**Activity:** Extract every line of the material that holds the string "votre".
Study material Start Marker
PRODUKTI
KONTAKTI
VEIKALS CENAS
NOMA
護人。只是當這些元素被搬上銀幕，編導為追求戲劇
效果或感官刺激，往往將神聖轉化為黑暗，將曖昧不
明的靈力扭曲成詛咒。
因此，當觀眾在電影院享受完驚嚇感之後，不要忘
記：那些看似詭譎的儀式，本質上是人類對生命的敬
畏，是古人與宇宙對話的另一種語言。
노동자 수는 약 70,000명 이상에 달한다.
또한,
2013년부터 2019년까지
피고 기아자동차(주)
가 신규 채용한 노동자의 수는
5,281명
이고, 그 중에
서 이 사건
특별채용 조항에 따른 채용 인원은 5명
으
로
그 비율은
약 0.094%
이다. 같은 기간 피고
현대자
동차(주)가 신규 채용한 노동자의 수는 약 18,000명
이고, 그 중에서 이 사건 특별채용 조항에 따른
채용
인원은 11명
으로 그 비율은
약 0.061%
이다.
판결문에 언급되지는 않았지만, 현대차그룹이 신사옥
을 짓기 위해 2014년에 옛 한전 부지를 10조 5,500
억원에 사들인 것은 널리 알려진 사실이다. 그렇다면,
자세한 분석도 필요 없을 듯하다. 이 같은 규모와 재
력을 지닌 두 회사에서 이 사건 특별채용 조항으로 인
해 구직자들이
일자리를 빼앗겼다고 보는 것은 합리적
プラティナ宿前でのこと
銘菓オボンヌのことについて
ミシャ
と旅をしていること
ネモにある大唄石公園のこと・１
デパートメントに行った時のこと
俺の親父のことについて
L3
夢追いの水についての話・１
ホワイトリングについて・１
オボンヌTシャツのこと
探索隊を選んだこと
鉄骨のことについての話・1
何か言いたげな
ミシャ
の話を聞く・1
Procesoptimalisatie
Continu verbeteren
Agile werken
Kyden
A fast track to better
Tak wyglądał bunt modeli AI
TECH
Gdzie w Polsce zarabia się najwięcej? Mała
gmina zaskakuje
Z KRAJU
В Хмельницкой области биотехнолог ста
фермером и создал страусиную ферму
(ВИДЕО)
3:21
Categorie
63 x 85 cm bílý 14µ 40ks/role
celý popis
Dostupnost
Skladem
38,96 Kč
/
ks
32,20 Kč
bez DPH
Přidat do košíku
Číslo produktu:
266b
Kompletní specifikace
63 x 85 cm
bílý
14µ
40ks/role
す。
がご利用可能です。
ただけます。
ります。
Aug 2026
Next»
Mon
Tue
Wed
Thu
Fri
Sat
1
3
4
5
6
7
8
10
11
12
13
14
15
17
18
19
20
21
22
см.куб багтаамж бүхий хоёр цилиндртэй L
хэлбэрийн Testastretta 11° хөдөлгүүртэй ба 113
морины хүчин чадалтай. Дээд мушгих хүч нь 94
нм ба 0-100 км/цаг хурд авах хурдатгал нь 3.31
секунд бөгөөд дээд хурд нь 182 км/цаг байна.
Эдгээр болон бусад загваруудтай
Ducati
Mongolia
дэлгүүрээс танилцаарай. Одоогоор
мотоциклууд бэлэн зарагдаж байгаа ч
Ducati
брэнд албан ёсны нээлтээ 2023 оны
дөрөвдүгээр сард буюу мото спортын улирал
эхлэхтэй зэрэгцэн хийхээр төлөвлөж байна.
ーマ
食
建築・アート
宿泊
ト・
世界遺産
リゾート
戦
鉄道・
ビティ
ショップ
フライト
Study material End Marker
Study material Start Marker
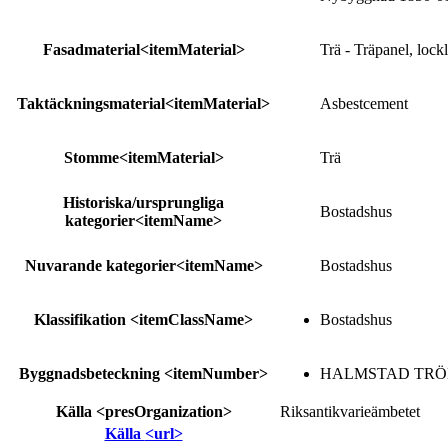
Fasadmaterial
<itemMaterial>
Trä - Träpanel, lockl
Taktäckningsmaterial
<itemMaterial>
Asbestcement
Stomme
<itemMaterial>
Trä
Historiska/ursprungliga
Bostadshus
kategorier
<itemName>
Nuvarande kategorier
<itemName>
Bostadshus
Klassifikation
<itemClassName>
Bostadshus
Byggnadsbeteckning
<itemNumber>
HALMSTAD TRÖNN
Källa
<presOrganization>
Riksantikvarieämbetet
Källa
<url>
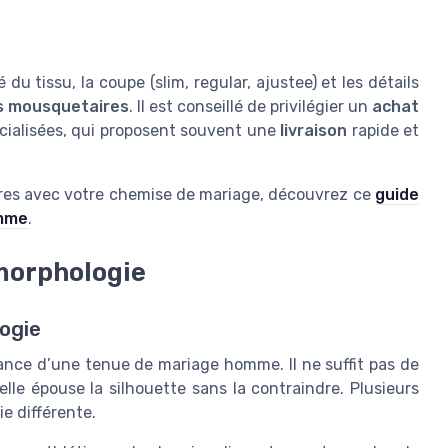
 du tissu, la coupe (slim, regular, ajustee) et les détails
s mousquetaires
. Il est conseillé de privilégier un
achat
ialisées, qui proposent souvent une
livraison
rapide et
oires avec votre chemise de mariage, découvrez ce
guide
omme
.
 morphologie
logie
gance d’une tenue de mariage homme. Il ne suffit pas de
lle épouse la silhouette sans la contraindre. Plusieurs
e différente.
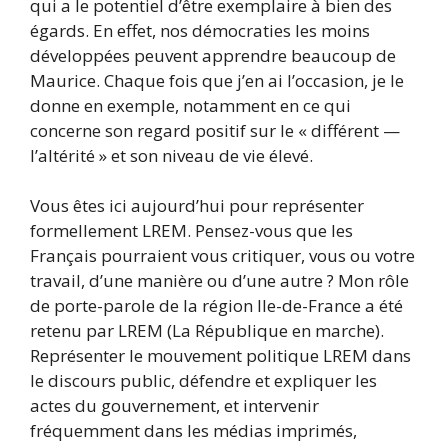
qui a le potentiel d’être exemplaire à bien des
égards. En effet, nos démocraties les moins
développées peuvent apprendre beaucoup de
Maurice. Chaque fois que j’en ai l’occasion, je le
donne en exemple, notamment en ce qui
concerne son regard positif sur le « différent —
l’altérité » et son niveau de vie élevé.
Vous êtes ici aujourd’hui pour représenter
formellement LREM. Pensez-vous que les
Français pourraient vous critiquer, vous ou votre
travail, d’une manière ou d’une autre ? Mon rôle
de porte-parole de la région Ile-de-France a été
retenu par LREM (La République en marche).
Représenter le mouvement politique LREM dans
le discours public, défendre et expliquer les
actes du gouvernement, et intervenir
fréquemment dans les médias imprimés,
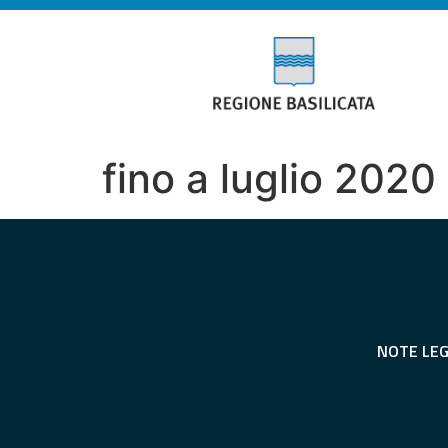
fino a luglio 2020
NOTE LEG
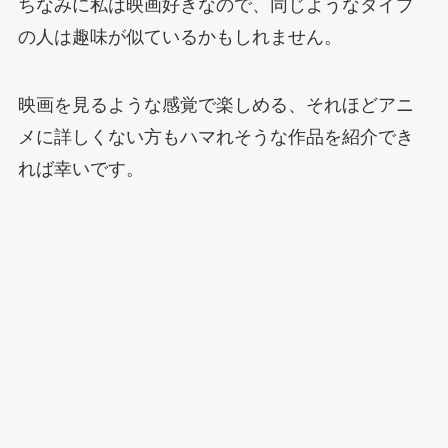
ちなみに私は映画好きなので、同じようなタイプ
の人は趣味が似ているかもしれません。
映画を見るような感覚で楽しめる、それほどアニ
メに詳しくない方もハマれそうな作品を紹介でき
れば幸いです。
Study material End Marker
**Output below:**
oires avec votre chemise de mariage, découvrez ce
Français pourraient vous critiquer, vous ou votre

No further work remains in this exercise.